Entusiasmado com esta alusão, histórica debaixo da forma de
alegoria, Andrade olhou para Mendonça, que, desta vez entregue ao pensamento da
moça, não atendeu à frase do amigo. Andrade contentou-se com o seu próprio
sufrágio, e sorriu com o mesmo ar de satisfação que deve ter um poeta quando
escreve o último verso de um poema.
CAPÍTULO V
Dias depois, Andrade e Mendonça foram à casa de Margarida,
e lá passaram meia hora em conversa cerimoniosa. As visitas repetiram-se; eram,
porém, mais frequentes da parte de Mendonça que de Andrade. D. Antônia
mostrou-se mais familiar que Margarida; só depois de algum tempo Margarida
desceu do Olimpo do silêncio em que habitualmente se encerrara.
Era difícil deixar de o fazer.

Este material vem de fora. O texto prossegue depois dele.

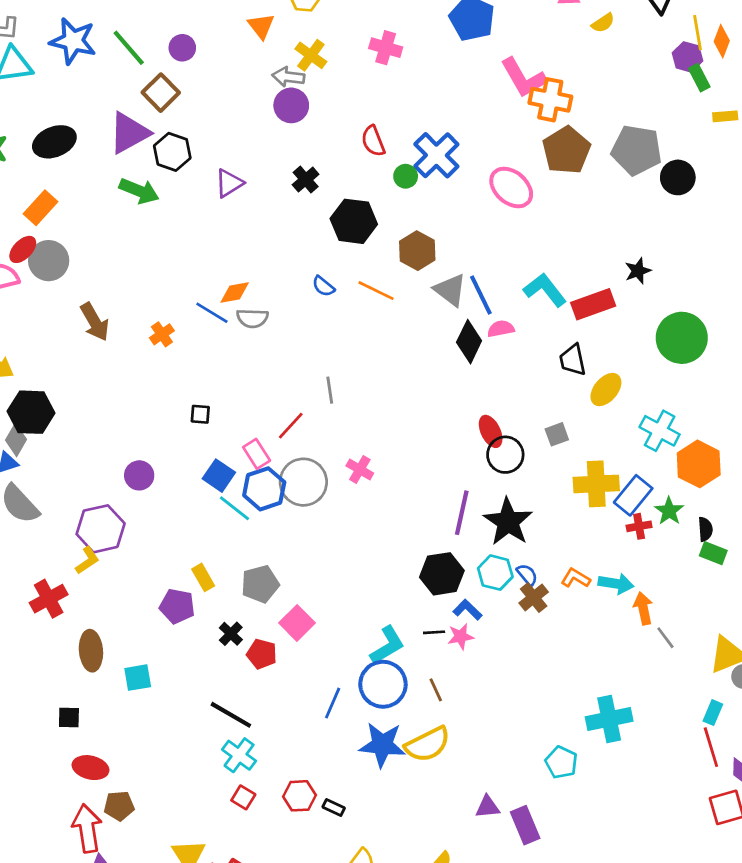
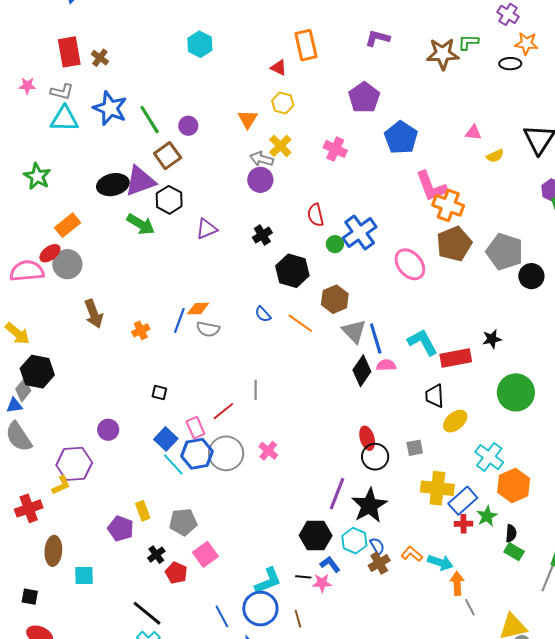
black ellipse: (54, 142) -> (113, 185), moved
blue line: (212, 313) -> (179, 321), turned 70
blue line: (333, 703) -> (222, 616), turned -60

Mendonça, conquanto não
fosse dado à convivência das salas, era um cavalheiro próprio para entreter
duas senhoras que pareciam mortalmente aborrecidas. O médico sabia piano e
tocava agradavelmente; a sua conversa era animada; sabia esses mil nadas que
entretêm geralmente as senhoras quando elas não gostam ou não podem entrar no
terreno elevado da arte, da história e da filosofia. Não foi difícil ao rapaz
estabelecer intimidade com a família.
Posteriormente às primeiras visitas, soube Mendonça, por
via de Andrade, que Margarida era viúva. Mendonça não reprimiu o gesto de
espanto.
— Mas tu falaste de um modo que parecias tratar de uma
solteira, disse ele ao amigo.
— É verdade que não me expliquei bem; os casamentos
recusados foram todos propostos depois da viuvez.
— Há que tempo está viúva?
— Há três anos.
— Tudo se explica, disse Mendonça depois de algum silêncio;
quer ficar fiel à sepultura; é uma Artemisa do século.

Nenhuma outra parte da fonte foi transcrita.